Avant de répondre à cette question, je poserai simplement quelques éléments sur le terme « musiques populaires » que j’emploierai dans cet exposé. Je l’entendrai au sens anglo-saxon de popular music. Les Anglo-saxons distinguent la folk music, l’art music et la popular music1. Le terme avait d’abord, à la suite d’Adorno, une connotation péjorative, désignant un produit de l’industrie culturelle, prototype commercial sans pertinence autre que lucrative2. Il a depuis montré toute sa complexité. Par exemple, Chris Cutler, dans la démonstration qu’il opère dans les années 1980, propose de considérer les musiques populaires comme une synthèse dialectique de la folk music (de tradition orale) et l’art music (de tradition écrite)3.
Avec l’apparition de l’enregistrement, les musiques populaires peuvent en effet être fixée sur un support afin d’être conservées mais, dans le même temps elles généralisent le retour de l’oreille comme sens musical premier, un aspect qui avait été modifié avec la conceptualisation écrite de la musique, où l’œil prédominait.
Le terme musique populaire semble opératoire pour notre sujet car il est moins restrictif que le terme « rock » – qui ne désigne qu’une partie esthétique et culturelle du spectre – il est aussi plus large que le terme de musiques amplifiées, et moins politiquement connoté que le terme musiques actuelles utilisé par l’institution4.
I – L’art, la politique culturelle et les musiques populaires
1 – Les deux pôles traditionnels de la culture
En France, au XXe siècle, la culture s’est développée autour de deux pôles. Un premier pôle privé, un second pôle institutionnel.
- Le premier pôle est celui de l’économie de marché. La Troisième République a ainsi laissé à la libre concurrence le spectacle vivant. Des théâtres et autres cabarets se sont développés autour d’initiatives privées5, constituant peu à peu le secteur du « music-hall » (on dirait aujourd’hui le show-business. D’autre part, concernant la musique, un marché des biens reproductibles s’est peu à peu structuré, d’abord autour des partitions (« petits formats »), puis des disques. Ces éléments ont pris de l’ampleur grâce aux développement des médias (presse de masse, puis radio, puis télévision).

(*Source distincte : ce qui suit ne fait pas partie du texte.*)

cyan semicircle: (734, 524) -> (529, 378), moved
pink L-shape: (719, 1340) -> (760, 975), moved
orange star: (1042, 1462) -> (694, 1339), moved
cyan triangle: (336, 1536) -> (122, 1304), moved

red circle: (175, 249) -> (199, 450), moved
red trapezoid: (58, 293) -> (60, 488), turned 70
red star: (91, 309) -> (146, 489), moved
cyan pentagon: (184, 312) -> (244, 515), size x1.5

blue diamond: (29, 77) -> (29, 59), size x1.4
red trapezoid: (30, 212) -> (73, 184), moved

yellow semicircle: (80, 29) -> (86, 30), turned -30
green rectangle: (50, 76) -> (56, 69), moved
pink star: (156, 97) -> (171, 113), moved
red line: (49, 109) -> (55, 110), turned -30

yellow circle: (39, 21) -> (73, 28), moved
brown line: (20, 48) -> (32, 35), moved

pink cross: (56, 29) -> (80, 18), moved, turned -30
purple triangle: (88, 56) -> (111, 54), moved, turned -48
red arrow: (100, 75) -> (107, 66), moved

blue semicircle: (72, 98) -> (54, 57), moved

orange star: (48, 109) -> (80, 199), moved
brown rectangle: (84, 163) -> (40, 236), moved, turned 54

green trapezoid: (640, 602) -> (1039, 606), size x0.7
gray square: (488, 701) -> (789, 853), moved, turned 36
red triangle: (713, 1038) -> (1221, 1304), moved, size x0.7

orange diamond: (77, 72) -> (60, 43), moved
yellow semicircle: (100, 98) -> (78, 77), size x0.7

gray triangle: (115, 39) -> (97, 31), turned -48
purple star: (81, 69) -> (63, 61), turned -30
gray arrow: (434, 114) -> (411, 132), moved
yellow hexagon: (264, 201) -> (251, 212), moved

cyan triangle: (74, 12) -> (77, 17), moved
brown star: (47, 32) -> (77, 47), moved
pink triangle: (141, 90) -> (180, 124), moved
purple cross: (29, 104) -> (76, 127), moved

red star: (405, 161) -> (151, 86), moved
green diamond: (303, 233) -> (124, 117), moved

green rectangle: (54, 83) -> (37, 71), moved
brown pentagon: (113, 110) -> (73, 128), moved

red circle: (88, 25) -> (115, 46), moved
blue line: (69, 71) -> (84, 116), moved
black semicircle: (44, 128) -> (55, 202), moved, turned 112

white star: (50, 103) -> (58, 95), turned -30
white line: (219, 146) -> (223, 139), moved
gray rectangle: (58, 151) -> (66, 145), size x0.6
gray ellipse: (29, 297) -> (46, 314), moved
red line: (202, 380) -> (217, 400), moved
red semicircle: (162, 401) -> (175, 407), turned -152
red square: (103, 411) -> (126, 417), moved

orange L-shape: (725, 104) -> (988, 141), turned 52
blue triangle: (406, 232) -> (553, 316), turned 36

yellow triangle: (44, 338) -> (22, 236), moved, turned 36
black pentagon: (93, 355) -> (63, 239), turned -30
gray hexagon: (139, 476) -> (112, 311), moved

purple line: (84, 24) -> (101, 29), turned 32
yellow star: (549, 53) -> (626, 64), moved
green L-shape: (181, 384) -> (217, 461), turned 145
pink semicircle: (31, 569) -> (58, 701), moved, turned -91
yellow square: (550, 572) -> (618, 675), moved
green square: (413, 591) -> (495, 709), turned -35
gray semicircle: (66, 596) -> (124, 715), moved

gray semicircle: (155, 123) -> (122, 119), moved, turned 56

- Le second pôle est celui de l’action publique, qui acquiert une réelle existence suite à la naissance du secrétariat d’État aux Affaires Culturelles en 1959 (dirigé par A. Malraux) a investi la culture, notamment la musique classique (par la constitution d’orchestres et l’embauche de musiciens). L’État s’est fait mécène, encourageant la diffusion (Maisons de la culture), la création (Ircam…), la connaissance des arts et de la patrimonalisation (musées…). Les musiques populaires ne sont toutefois pas concernées à cette époque.
2 – Dans les années 80, l’État ouvre la porte du secteur public aux musiques populaires et favorise le secteur privé qui s’est investi dans ces musiques
Pourtant à compter de 1981, un changement va s’opérer. Suite aux travaux de Michel De Certeau sur les cultures populaires notamment (il réalise, entre autres, la postface de la première enquête sur les pratiques culturelles des Français en 1973), le ministère Lang propose la notion de « démocratie culturelle » en réponse à la « démocratisation culturelle » initiée par Malraux. Toute pratique culturelle devient, a priori, digne d’intérêt. En musique, il en va ainsi du jazz, du rock, de la chanson ou, un peu plus tard du hip-hop et de la techno. Dans la logique du Ministère de la culture, cela aboutira, par exemple, à la création d’un « Orchestre national de jazz » ou à la constitution de départements « musiques actuelles » dans plusieurs conservatoires et écoles nationales de musique. Ces actions, qui se font sur le modèle classique de l’intervention administrée, restent toutefois marginales car elles s’intègrent mal aux valeurs des musiques populaires.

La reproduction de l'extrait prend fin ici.